T in the Park’s organisers are looking for an alternative base for the event following repeated protests over the use of Balado Park, in Kinross-shire, due to the risk of thousands being killed by an explosion.
They have told council chiefs, who grant an annual licence for the event, that they are seeking to use the existing site for only one more year.
The possibility of a relocation emerged just days before the launch of this year’s event, which is celebrating its 20th birthday. It was originally staged at Strathclyde Country Park, in Hamilton, and has been at Balado since 1997.
Although the Glasgow-based firm behind the three-day festival does not want to quit its site Balado, which has a capacity of 85,000 a day, bosses are worried they will have growing problems gaining permission for the event.
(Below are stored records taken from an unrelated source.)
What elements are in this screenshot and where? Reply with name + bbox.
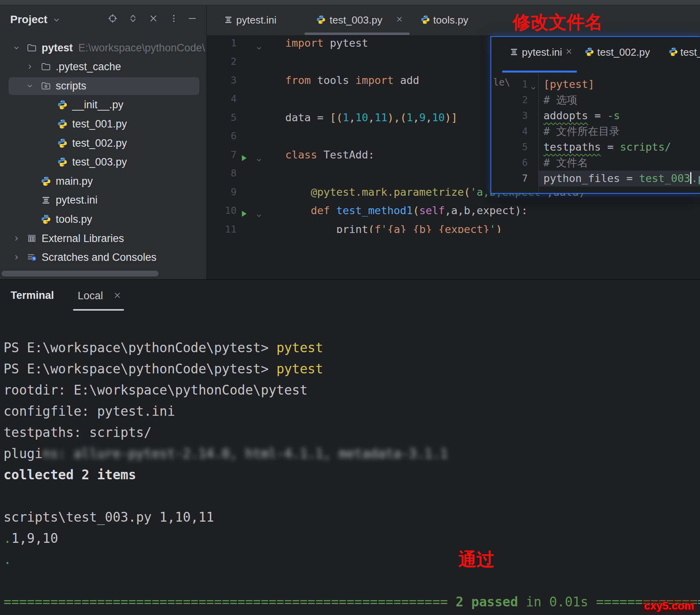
- editor-tab-bar: pytest.initest_003.pytools.py: [207, 5, 700, 35]
- tab-test_003.py[interactable]: test_003.py: [330, 14, 382, 26]
- line-number[interactable]: 7: [207, 146, 237, 164]
- terminal-session-tab[interactable]: Local: [78, 290, 103, 302]
- tab-pytest.ini[interactable]: pytest.ini: [522, 46, 562, 58]
- close-icon[interactable]: [396, 15, 403, 25]
- tree-item-test_001.py[interactable]: test_001.py: [0, 115, 206, 134]
- tab-pytest.ini[interactable]: pytest.ini: [236, 14, 277, 26]
- pass-annotation: 通过: [458, 548, 494, 572]
- terminal-output[interactable]: PS E:\workspace\pythonCode\pytest> pytes…: [4, 337, 700, 615]
- code-token: f: [375, 223, 381, 233]
- tree-item-__init__.py[interactable]: __init__.py: [0, 95, 206, 115]
- line-number[interactable]: 3: [207, 71, 237, 90]
- tree-item-pytest[interactable]: pytestE:\workspace\pythonCode\: [0, 38, 206, 58]
- code-line-6: 6# 文件名: [491, 155, 700, 171]
- line-number[interactable]: 4: [207, 89, 237, 108]
- code-token: class: [285, 149, 324, 161]
- code-token: [285, 186, 311, 198]
- line-number[interactable]: 1: [207, 35, 237, 53]
- line-number[interactable]: 10: [207, 201, 237, 220]
- tree-item-scratches-and-consoles[interactable]: Scratches and Consoles: [0, 248, 206, 267]
- python-icon: [316, 15, 326, 26]
- code-token: )]: [445, 111, 458, 124]
- line-number[interactable]: 8: [207, 164, 237, 183]
- terminal-line: testpaths: scripts/: [4, 422, 700, 443]
- terminal-text: 1,9,10: [11, 531, 58, 546]
- code-token: [407, 223, 413, 233]
- tree-item-label: scripts: [56, 80, 86, 92]
- terminal-text: scripts\test_003.py 1,10,11: [4, 509, 214, 525]
- chevron-down-icon[interactable]: [13, 44, 20, 53]
- tree-item-text: test_003.py: [72, 156, 127, 168]
- chevron-down-icon[interactable]: [26, 82, 34, 91]
- tab-terminal[interactable]: Terminal: [11, 289, 54, 302]
- code-token: import: [355, 74, 400, 86]
- terminal-text: .: [4, 531, 11, 546]
- line-number[interactable]: 5: [207, 108, 237, 127]
- python-icon: [57, 138, 67, 150]
- code-token: testpaths: [543, 141, 601, 153]
- code-token: TestAdd:: [324, 149, 375, 161]
- python-icon: [41, 176, 51, 188]
- tree-item-test_003.py[interactable]: test_003.py: [0, 153, 206, 172]
- terminal-text: PS E:\workspace\pythonCode\pytest>: [4, 340, 276, 355]
- tree-item-test_002.py[interactable]: test_002.py: [0, 134, 206, 153]
- tab-test_0[interactable]: test_0: [680, 46, 700, 58]
- terminal-line: PS E:\workspace\pythonCode\pytest> pytes…: [4, 337, 700, 358]
- tree-item-label: pytest.ini: [56, 194, 98, 206]
- project-tree: pytestE:\workspace\pythonCode\.pytest_ca…: [0, 5, 206, 279]
- watermark: cxy5.com: [642, 599, 696, 613]
- code-token: # 文件所在目录: [543, 125, 620, 137]
- line-number[interactable]: 7: [491, 171, 528, 186]
- line-number[interactable]: 9: [207, 183, 237, 202]
- chevron-right-icon[interactable]: [26, 63, 34, 72]
- tree-item-text: scripts: [56, 80, 86, 92]
- terminal-text: collected 2 items: [4, 467, 136, 482]
- close-icon[interactable]: [113, 291, 122, 301]
- tree-item-tools.py[interactable]: tools.py: [0, 210, 206, 229]
- terminal-line: PS E:\workspace\pythonCode\pytest> pytes…: [4, 358, 700, 380]
- close-icon[interactable]: [565, 47, 573, 57]
- tab-test_002.py[interactable]: test_002.py: [597, 46, 650, 58]
- line-number[interactable]: 2: [207, 52, 237, 71]
- line-number[interactable]: 2: [491, 92, 528, 108]
- tree-item-text: tools.py: [56, 213, 92, 226]
- line-number[interactable]: 3: [491, 108, 528, 124]
- code-token: # 选项: [543, 94, 578, 106]
- line-number[interactable]: 11: [207, 220, 237, 233]
- code-token: tools: [317, 74, 355, 86]
- code-token: (: [368, 223, 374, 233]
- python-icon: [669, 47, 678, 58]
- terminal-text: testpaths: scripts/: [4, 425, 152, 440]
- terminal-line: .: [4, 549, 700, 570]
- tree-item-scripts[interactable]: scripts: [0, 76, 206, 96]
- tree-item-main.py[interactable]: main.py: [0, 172, 206, 191]
- code-line-1: 1[pytest]: [491, 76, 700, 92]
- code-text: # 文件所在目录: [543, 124, 620, 139]
- tab-tools.py[interactable]: tools.py: [433, 14, 468, 26]
- tree-item-text: Scratches and Consoles: [42, 251, 157, 264]
- chevron-right-icon[interactable]: [13, 235, 20, 244]
- code-token: =: [588, 109, 607, 122]
- horizontal-scrollbar[interactable]: [2, 271, 159, 277]
- code-token: =: [601, 141, 620, 153]
- code-token: ,: [349, 111, 355, 124]
- code-token: (: [464, 186, 470, 198]
- folder-icon: [41, 62, 51, 73]
- code-line-11: 11 print(f'{a} {b} {expect}'): [207, 220, 700, 233]
- code-text: class TestAdd:: [285, 146, 375, 164]
- line-number[interactable]: 6: [491, 155, 528, 171]
- tree-item-pytest.ini[interactable]: pytest.ini: [0, 191, 206, 210]
- tree-item-.pytest_cache[interactable]: .pytest_cache: [0, 57, 206, 76]
- code-token: {a}: [387, 223, 407, 233]
- code-text: from tools import add: [285, 71, 419, 90]
- ini-icon: [41, 195, 51, 207]
- terminal-text: .: [4, 552, 11, 567]
- line-number[interactable]: 5: [491, 139, 528, 155]
- tree-item-external-libraries[interactable]: External Libraries: [0, 229, 206, 248]
- tree-item-label: Scratches and Consoles: [42, 251, 157, 264]
- line-number[interactable]: 6: [207, 127, 237, 146]
- code-token: [(: [330, 111, 343, 124]
- code-token: ): [496, 223, 502, 233]
- line-number[interactable]: 4: [491, 124, 528, 139]
- chevron-right-icon[interactable]: [13, 253, 20, 263]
There are also concerns the growing need for safety restrictions will hamper the planning and running of the event, and threaten any expansion plans.
The Scotsman understands a number of other sites are being considered.
Key criteria include easy access to the motorway network and close proximity to both Edinburgh and Glasgow. Sites in the Highlands are believed to be impractical.
Concerns have been raised by the Health and Safety Executive (HSE) about the use of the current site because of the BP pipeline – designated a “major hazard” – which carries crude oil between the North Sea and the petrochemical complex at Grangemouth in Stirlingshire.
T in the Park insists it has reconfigured the site in recent years to take into account the concerns of the HSE but it faces a major revamp next year to overcome the problem.
An insider said: “Everything possible is being done to stay on the existing site, but that may not be in the best interests of the festival. It all depends on how the site can be reconfigured.
“Nothing has been decided yet, but it has to be a sustainable solution for the festival.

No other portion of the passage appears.